Certainly you should attempt to collect on your own, but if you have not received payment, or if your calls are being ignored after 90 days, send it to your agency and move on.
Do not hang on to files for a long time just to get a lower rate. Consider that if someone owes you money, they likely owe other people too, and the longer you wait, the more chance that your customer is going to pay those other creditors first. Also, the longer you wait, the greater the chance that the customer will move or change their phone number. Your collection agency should be able to research to find new information, but public records take a while to update, and could delay your recovery.
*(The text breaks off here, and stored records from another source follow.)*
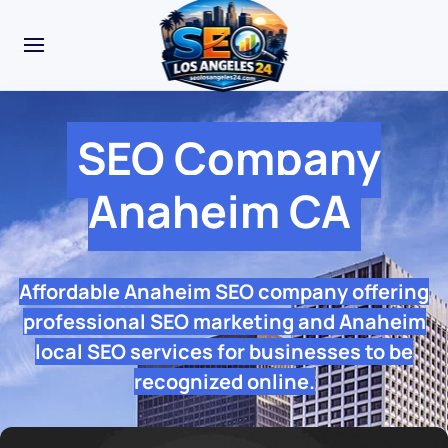
SEO Company
Anaheim CA
Affordable Anaheim SEO company offering
professional SEO marketing and Anaheim
local SEO services for businesses to be
recognized online.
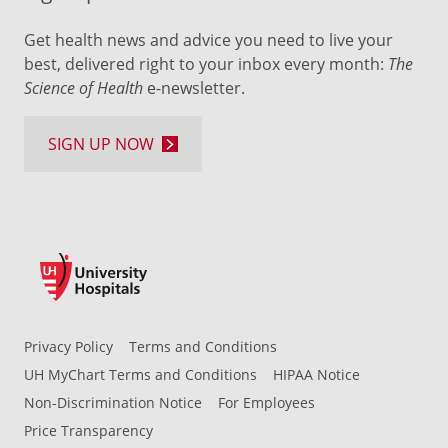
Get health news and advice you need to live your
best, delivered right to your inbox every month:
The
Science of Health
e-newsletter.
SIGN UP NOW
Privacy Policy
Terms and Conditions
UH MyChart Terms and Conditions
HIPAA Notice
Non-Discrimination Notice
For Employees
Price Transparency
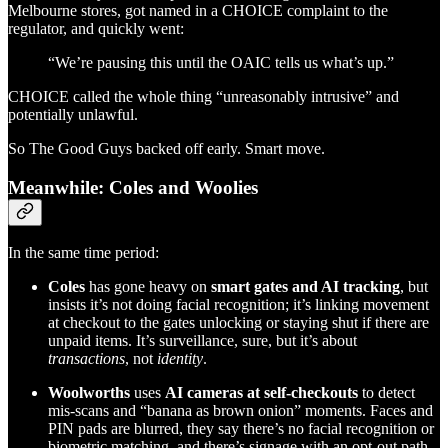
Melbourne stores, got named in a CHOICE complaint to the
regulator, and quickly went:
“We’re pausing this until the OAIC tells us what’s up.”
CHOICE called the whole thing “unreasonably intrusive” and
potentially unlawful.
So The Good Guys backed off early. Smart move.
Meanwhile: Coles and Woolies
In the same time period:
Coles
has gone heavy on
smart gates and AI tracking
, but
insists it’s not doing facial recognition; it’s linking movement
at checkout to the gates unlocking or staying shut if there are
unpaid items. It’s surveillance, sure, but it’s about
transactions
, not
identity
.
Woolworths
uses
AI cameras at self-checkouts
to detect
mis-scans and “banana as brown onion” moments. Faces and
PIN pads are blurred, they say there’s no facial recognition or
biometric matching, and there’s signage with an opt-out path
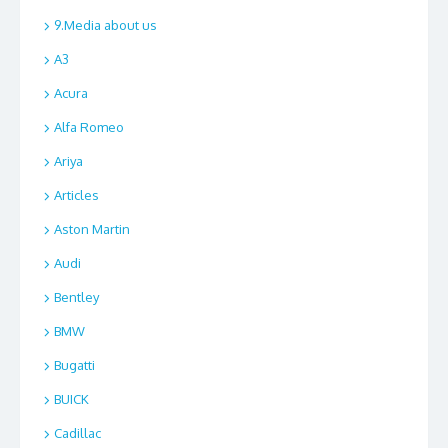
9.Media about us
A3
Acura
Alfa Romeo
Ariya
Articles
Aston Martin
Audi
Bentley
BMW
Bugatti
BUICK
Cadillac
A delay could also mean that the debtors dispose of an asset that might be used to secure your debt. I once received a an old debt from a client. The debt was over $2,000 and the customer was ignoring any contact. I researched the file, and found that the debtor had retired, sold his home and moved out of state a few months before I received the file. Had my client not waited, we could have obtained a judgment and attached his wages, or placed a lien on his home.
Tell your collection agency all details regarding the nature of the debt.
Let the collection agency know what you have done to collect. Was the debt disputed? Was there a service issue that led to non-payment? Trust me, the debtor will be sure to tell their side of the story when contacted, and you are doing your agency a disservice if you do not give them the full story.
Similarly, if the debt is the result of the debtor passing you a bad check, keep the check and send it along with your submission. The collection agency can use state laws to help collect bad checks.
If the debtor is represented by counsel, let the agency know.
If you debt results from a consumer transaction and the debtor is represented by an attorney, advise your agency. Debt collection laws prohibit direct contact with consumers if they are represented by an attorney.
Do not send files that cannot be collected.
Files that are outside the statute of limitations, or debts that have been discharged in bankruptcy cannot be collected. Write them off and focus on the money you can recover.
Pass along any new information you discover.
If you learn that a debtor has moved, or has a new job, inform your agency. Last week, a customer contacted me to let me know that a gentleman we were researching for a possible legal action had lost his job. With this new information, we decided that legal action should be delayed.